Paul Elvstrøm was one of the most titled, eclectic and long-lived competitors in the history of sailing. He won gold medals at four consecutive Olympic Games and 13 world titles in different classes, including the Snipe Class in 1959. We are honored to induct him into the 2021 Snipe Class Hall of Fame.

Elvstrøm was born in Hellerup, near Copenhagen, and began sailing in the Oresund as a child. Sailing quickly became his obsession.

In his famous book, “Elvstrøm Speaks on Yacht Racing” he wrote: “The only interest I had was in sailing fast.”

After winning a few local regattas, Paul was selected for the 1948 London Olympics in the singlehanded Firefly. After some initial difficulties in early races, he won his first gold medal: he was 20 years old. He won three more gold medals in the Finn Class (Helsinki 1952, Melbourne 1956 and Rome 1960).

Elvstrøm was probably the first professional sailor who devoted himself full time to the sport. He was well-known as an innovator in training and for meticulous preparation of the boat.

He founded the Elvstrøm company, which became famous for its sails, gear and clothing for dinghies. He also invented the famous Elvstrøm self-bailer, now common on all dinghies and still in production under the Andersen brand.

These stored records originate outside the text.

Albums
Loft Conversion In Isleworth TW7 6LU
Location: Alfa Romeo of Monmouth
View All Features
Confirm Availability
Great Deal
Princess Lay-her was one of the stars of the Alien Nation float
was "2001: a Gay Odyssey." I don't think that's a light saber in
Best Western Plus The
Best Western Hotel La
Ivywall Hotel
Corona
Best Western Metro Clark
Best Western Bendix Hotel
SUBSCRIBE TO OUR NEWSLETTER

He also designed and built many racing sailboats. In 1961 he and Peer Bruun built one of the first fiberglass Snipes for Jan Persson (a 2019 Snipe Class Hall of Fame inductee), who sailed with Elvstrøm in the Soling.

Elvstrøm and the Snipe Class

“The Snipe is the largest class of boats in the world,” Elvstrøm wrote in his book, “with excellent regattas sailed everywhere. Therefore I had always wanted to win this world championship which is held every two years.”

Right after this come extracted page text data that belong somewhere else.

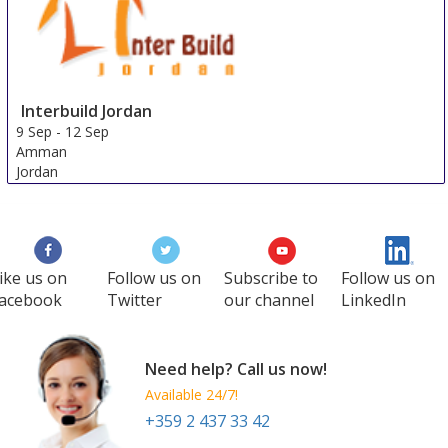
Interbuild Jordan
9 Sep
-
12 Sep
Amman
Jordan
ike us on
Follow us on
Subscribe to
Follow us on
acebook
Twitter
our channel
LinkedIn
Need help? Call us now!
Available 24/7!
+359 2 437 33 42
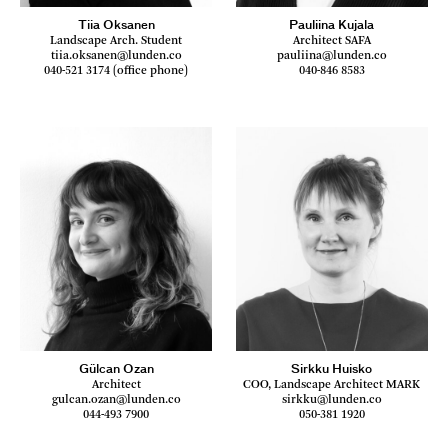
Tiia Oksanen
Pauliina Kujala
Landscape Arch. Student
Architect SAFA
tiia.oksanen@lunden.co
pauliina@lunden.co
040-521 3174 (office phone)
040-846 8583
Gülcan Ozan
Sirkku Huisko
Architect
COO, Landscape Architect MARK
gulcan.ozan@lunden.co
sirkku@lunden.co
044-493 7900
050-381 1920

Elvstrøm finished fifth with Eric “Strit” Johansen at the 1955 Snipe Worlds in Santander, won by Mario Capio and Lorenzo Podestà. “I really wanted to win in this Class!” he said afterward. That sparked his preparation for the 1959 World Championship, which included winning the Cannes ski-yachting regatta and the thirty-boat Danish selections, with Ib Anderson as crew.

The 1959 Snipe Worlds were in Porto Alegre, Brazil, and some members of the Danish Sports Federation argued that it was not worth sending Paul Elvstrøm and Strit Johansen that far. “I felt that I had to win because everyone expected me to do it and I was terrified of losing even a small race.”

During the World Championship, he was so nervous that he made incomprehensible mistakes. In the third race, he jibed onto port and luffed up the Duque de Arion (Spain), who was on starboard. Of course he was disqualified: “At the protest hearing I could not say anything else, other than that I was very sorry.”

Elvstrøm used a boat built by Lineburger called “Denmark” (hull #12000). Training before the Worlds, he broke the mast; the replacement was more flexible, and very fast.

Although they could not throw out the disqualification, Elvstrøm and Johansen won the 1959 Worlds with three first places and a second place! Gonzalo Diaz (2019 Snipe Hall of Fame inductee) and his brother Saul finished second.

Elvstrøm also won world championships in the Finn, 505, Flying Dutchman, 5.5Metre, Star, Soling and Half Ton Cup. A complete sailor, he truly deserves his 2021 entry into the Snipe Class Hall of Fame.